Data for the task:
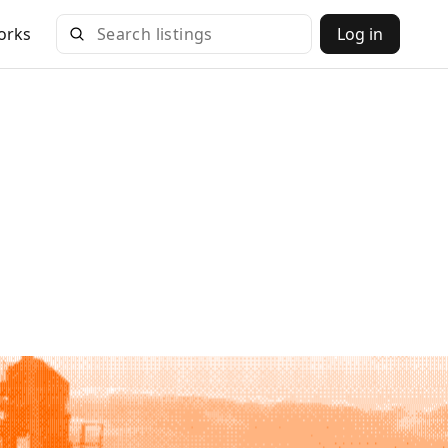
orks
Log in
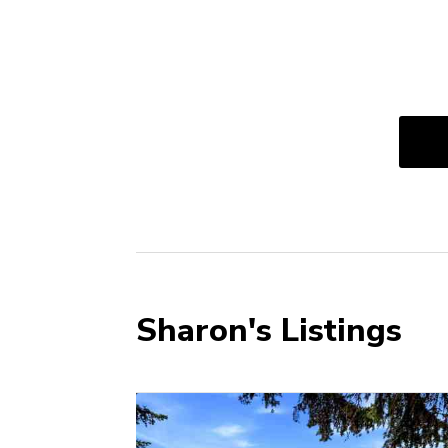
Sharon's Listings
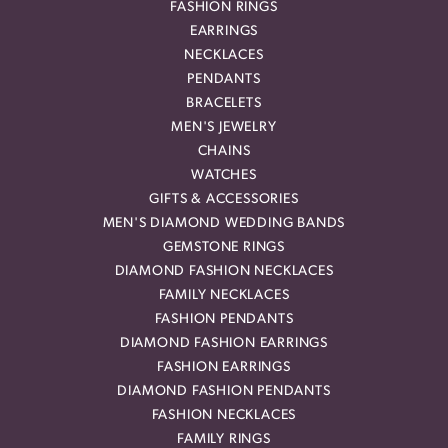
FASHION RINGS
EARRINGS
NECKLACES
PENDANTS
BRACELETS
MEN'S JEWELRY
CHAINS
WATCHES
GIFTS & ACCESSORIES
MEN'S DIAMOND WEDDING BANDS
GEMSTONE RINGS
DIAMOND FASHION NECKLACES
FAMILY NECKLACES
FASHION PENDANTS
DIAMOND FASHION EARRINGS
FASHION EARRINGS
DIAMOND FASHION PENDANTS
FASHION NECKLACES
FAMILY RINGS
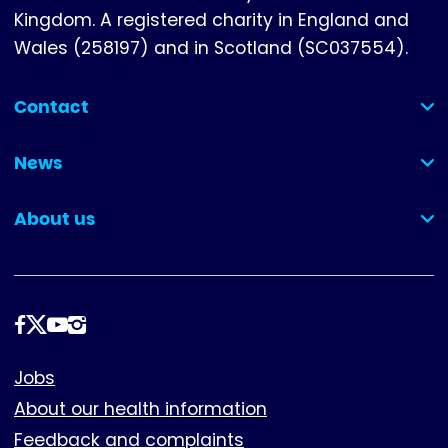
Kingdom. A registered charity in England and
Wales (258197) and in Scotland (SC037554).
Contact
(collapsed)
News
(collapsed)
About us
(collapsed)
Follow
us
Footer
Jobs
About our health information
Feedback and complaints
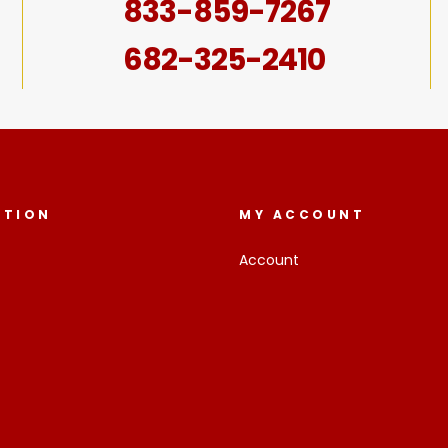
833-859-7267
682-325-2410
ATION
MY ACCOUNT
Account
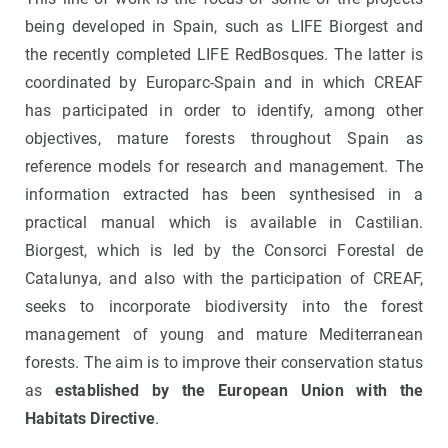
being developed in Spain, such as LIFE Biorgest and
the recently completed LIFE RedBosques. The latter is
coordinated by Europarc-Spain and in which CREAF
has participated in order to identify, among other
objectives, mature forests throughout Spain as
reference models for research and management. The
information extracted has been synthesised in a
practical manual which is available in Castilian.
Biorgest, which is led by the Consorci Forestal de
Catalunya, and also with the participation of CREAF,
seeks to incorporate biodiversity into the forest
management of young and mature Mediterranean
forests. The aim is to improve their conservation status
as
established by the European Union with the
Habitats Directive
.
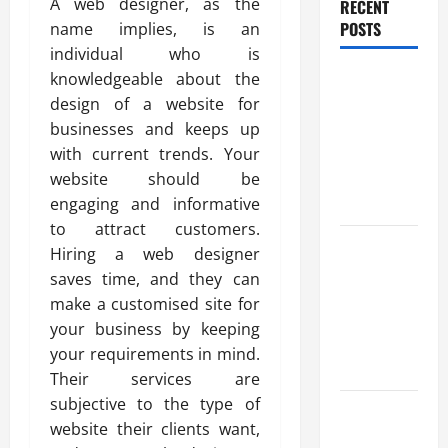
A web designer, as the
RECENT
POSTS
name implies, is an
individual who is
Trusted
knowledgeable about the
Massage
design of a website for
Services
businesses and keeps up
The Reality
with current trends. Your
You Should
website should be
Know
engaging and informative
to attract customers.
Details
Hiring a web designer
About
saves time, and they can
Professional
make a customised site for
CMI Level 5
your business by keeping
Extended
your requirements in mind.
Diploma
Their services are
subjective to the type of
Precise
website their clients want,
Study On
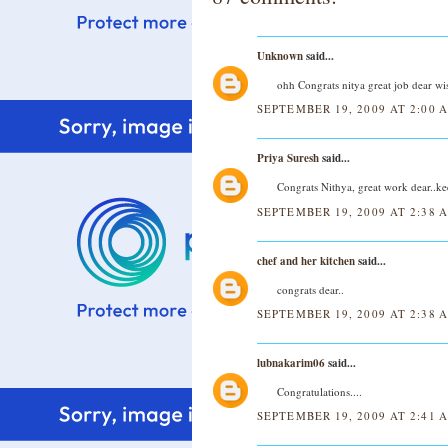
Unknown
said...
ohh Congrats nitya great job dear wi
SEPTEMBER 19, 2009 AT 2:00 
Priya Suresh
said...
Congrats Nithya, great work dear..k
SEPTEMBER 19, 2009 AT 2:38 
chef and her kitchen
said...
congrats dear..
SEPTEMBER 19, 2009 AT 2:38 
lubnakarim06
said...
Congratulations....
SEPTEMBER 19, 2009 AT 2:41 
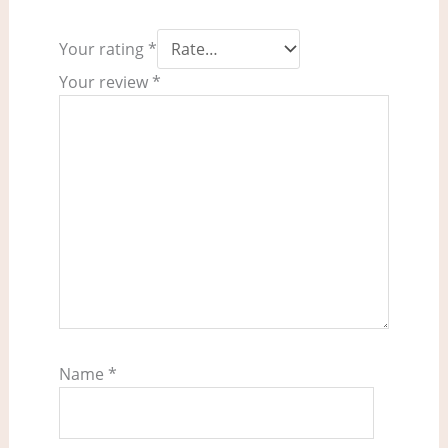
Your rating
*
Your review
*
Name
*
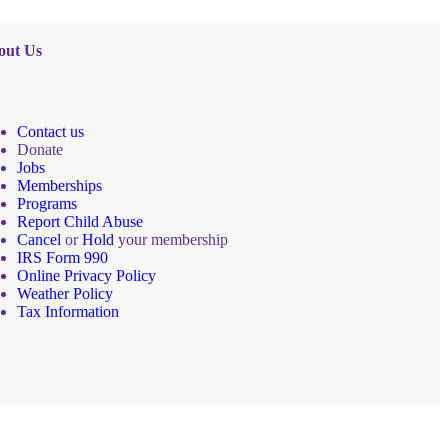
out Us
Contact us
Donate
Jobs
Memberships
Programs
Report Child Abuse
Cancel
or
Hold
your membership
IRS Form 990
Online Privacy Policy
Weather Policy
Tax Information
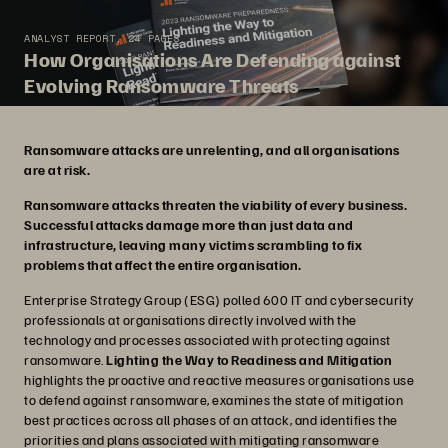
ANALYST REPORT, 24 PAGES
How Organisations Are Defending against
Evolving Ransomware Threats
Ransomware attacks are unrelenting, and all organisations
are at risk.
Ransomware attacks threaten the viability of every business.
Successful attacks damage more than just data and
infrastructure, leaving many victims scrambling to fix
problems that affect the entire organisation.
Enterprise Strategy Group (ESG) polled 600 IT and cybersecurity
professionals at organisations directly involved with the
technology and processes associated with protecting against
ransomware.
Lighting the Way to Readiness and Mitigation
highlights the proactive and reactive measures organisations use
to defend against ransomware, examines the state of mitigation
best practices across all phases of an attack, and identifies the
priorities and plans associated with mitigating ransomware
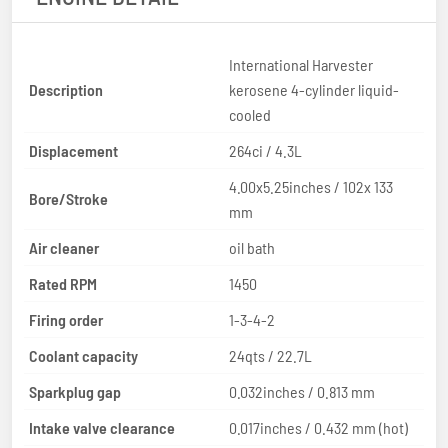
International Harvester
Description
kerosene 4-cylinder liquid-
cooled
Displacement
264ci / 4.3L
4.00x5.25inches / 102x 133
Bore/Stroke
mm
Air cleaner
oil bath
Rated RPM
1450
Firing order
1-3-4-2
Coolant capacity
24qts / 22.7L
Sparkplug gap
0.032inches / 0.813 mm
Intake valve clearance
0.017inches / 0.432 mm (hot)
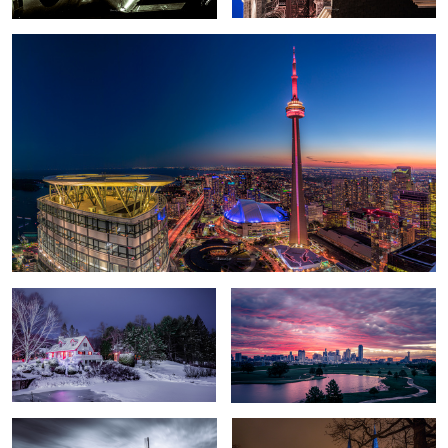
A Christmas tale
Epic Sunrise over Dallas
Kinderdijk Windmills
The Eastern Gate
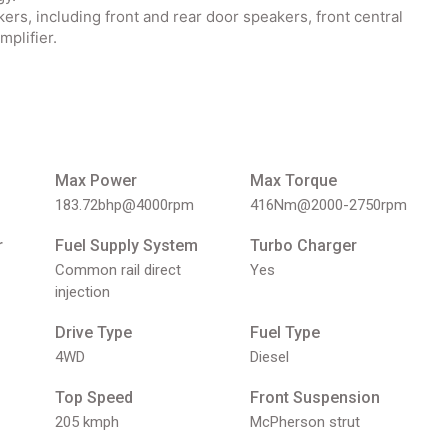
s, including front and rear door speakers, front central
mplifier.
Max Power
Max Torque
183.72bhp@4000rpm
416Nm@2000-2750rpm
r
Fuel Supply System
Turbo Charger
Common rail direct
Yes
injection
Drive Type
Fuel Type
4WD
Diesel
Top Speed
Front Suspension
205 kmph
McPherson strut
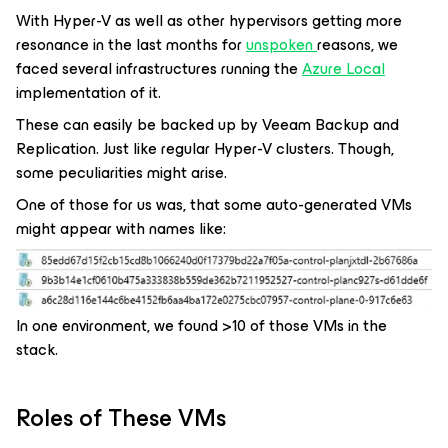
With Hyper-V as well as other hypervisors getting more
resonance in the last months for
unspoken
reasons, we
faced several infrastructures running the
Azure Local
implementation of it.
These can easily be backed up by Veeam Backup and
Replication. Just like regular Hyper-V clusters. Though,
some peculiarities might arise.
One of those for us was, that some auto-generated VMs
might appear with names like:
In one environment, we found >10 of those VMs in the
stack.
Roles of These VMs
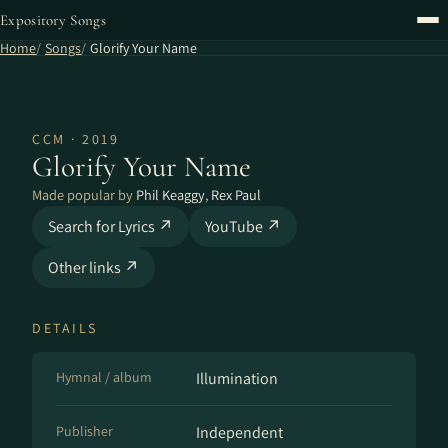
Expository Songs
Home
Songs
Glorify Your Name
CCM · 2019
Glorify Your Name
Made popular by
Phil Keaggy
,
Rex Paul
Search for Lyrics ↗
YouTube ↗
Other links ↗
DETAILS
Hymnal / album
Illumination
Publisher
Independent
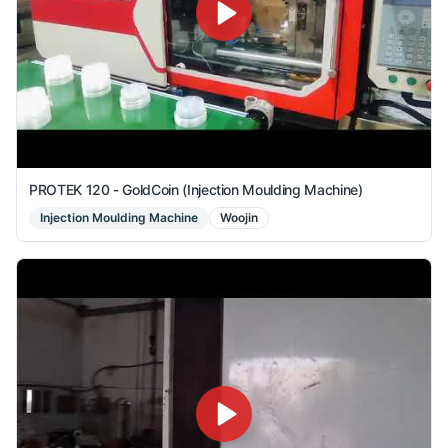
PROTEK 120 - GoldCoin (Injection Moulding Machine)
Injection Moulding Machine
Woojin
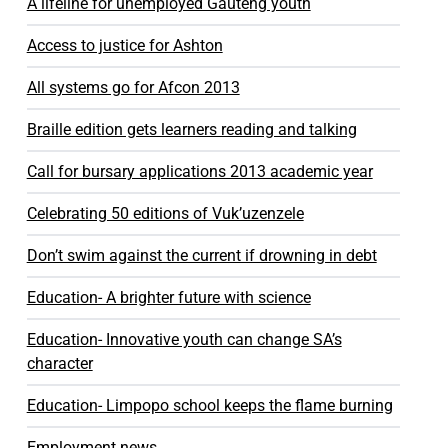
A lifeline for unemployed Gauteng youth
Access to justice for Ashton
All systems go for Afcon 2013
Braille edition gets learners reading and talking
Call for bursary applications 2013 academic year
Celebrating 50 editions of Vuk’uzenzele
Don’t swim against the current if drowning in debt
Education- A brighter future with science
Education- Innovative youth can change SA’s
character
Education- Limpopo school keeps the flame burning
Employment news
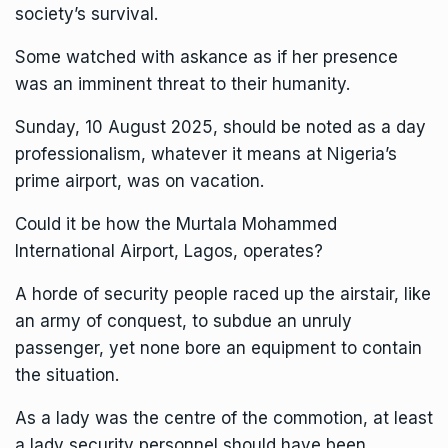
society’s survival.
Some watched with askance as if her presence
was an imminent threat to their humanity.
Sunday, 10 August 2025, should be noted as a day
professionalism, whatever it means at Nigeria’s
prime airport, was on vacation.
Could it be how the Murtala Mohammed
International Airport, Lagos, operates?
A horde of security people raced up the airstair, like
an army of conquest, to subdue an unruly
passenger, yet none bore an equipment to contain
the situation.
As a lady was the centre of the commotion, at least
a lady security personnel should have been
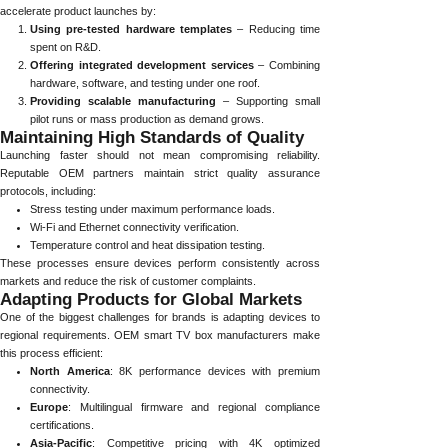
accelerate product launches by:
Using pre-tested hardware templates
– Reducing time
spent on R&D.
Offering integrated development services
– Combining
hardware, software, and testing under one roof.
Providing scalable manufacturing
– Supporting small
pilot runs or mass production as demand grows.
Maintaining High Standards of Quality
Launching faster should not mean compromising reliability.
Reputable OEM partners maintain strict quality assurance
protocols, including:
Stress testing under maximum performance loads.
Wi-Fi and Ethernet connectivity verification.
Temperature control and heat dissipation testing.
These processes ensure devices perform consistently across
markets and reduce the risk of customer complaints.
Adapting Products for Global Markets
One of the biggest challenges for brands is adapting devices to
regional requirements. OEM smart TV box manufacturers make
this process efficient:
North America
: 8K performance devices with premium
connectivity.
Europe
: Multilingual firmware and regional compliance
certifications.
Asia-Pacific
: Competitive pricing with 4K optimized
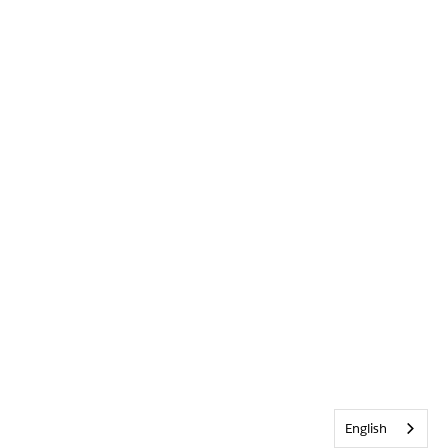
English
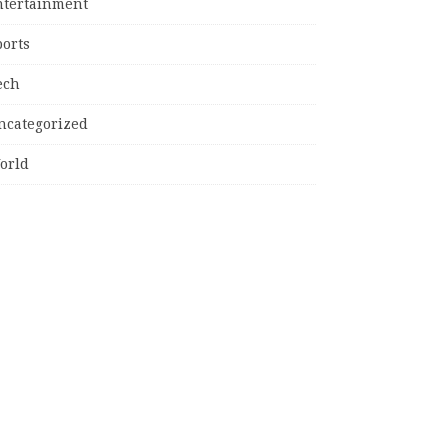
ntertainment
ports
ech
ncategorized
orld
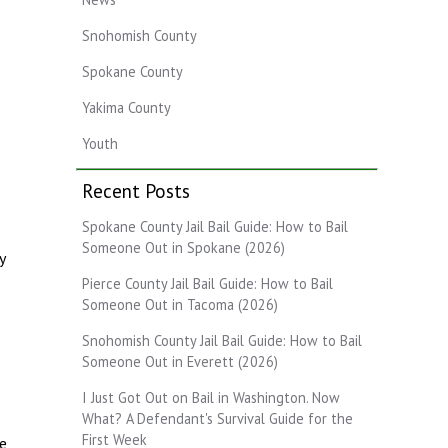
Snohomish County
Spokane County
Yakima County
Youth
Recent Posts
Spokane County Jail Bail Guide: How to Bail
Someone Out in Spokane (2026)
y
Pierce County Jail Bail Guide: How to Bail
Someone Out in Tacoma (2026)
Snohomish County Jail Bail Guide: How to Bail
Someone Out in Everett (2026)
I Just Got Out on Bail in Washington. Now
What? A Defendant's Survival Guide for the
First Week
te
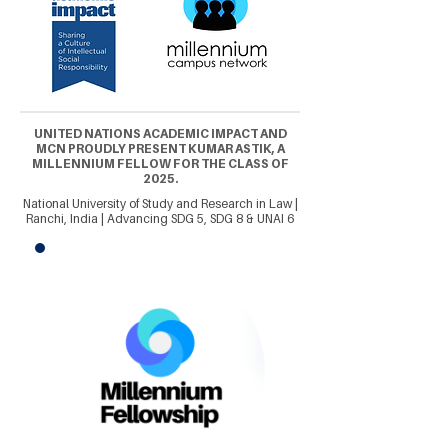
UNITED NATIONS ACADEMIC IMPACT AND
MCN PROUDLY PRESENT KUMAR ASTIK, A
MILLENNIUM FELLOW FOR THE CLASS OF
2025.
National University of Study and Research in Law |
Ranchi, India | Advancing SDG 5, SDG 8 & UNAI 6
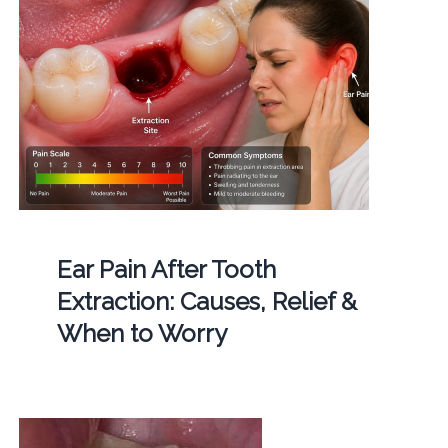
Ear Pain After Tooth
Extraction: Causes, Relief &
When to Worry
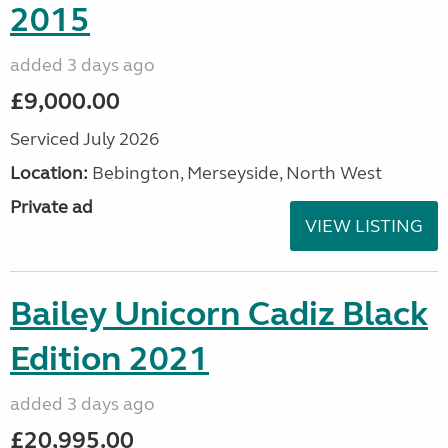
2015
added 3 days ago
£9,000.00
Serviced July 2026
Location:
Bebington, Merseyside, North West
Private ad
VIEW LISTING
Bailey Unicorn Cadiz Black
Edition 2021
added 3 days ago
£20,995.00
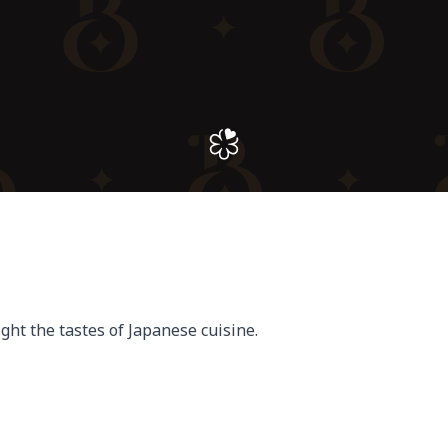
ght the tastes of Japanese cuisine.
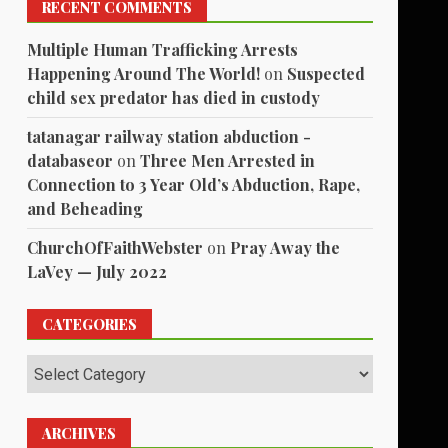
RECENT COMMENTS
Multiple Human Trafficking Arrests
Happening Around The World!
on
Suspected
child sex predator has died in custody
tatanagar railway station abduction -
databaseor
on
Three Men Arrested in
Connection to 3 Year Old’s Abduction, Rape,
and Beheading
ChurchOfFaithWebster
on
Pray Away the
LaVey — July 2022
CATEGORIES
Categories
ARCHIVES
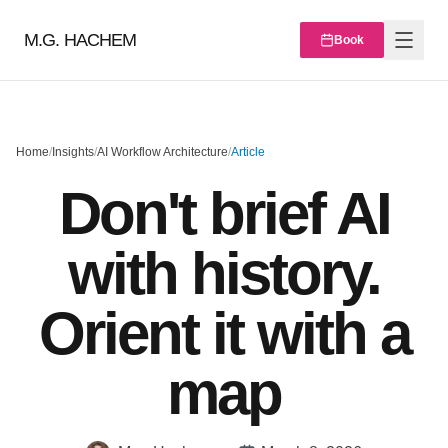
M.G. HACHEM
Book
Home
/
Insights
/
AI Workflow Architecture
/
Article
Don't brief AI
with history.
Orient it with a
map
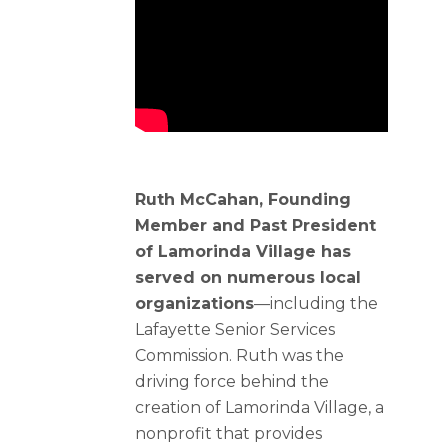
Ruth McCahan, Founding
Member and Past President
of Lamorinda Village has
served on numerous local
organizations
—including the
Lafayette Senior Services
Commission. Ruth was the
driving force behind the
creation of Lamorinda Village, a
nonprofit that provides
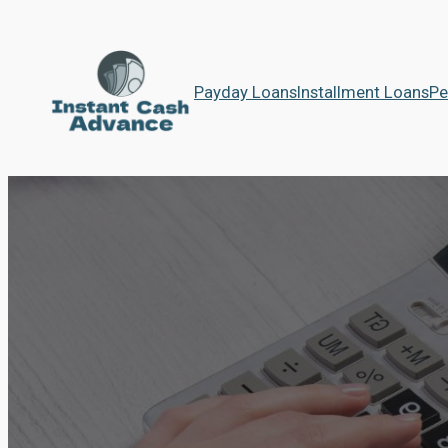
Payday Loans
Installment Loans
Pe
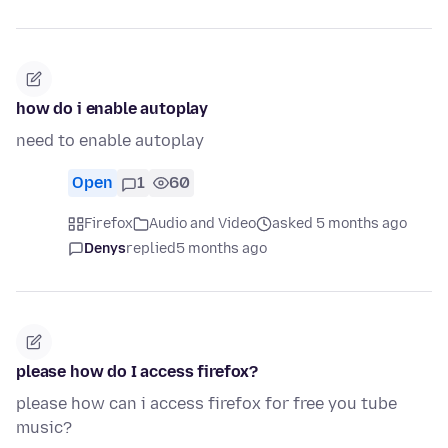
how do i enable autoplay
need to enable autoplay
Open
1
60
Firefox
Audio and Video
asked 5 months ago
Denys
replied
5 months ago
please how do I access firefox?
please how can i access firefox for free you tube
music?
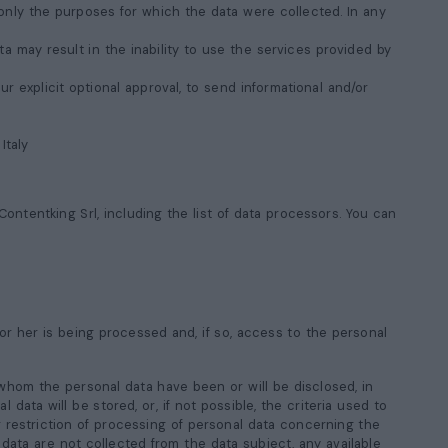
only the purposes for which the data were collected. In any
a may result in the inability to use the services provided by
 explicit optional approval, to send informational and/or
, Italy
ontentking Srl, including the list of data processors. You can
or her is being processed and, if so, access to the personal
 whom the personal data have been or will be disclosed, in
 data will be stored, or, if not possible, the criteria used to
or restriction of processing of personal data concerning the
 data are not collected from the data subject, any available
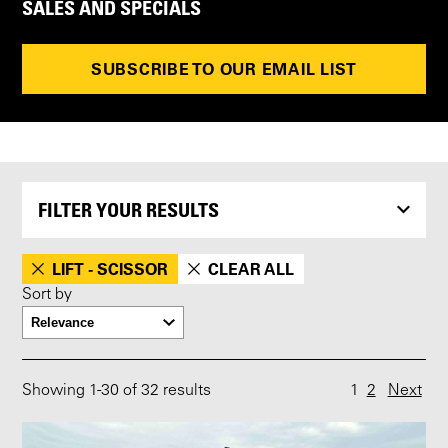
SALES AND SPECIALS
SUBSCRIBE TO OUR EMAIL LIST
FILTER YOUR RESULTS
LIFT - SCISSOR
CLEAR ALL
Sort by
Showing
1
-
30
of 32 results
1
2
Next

Instructions for the task: Review the material and copy each line in which the word "months" appears.

Result below:
resonance in the last months for
asked 5 months ago
5 months ago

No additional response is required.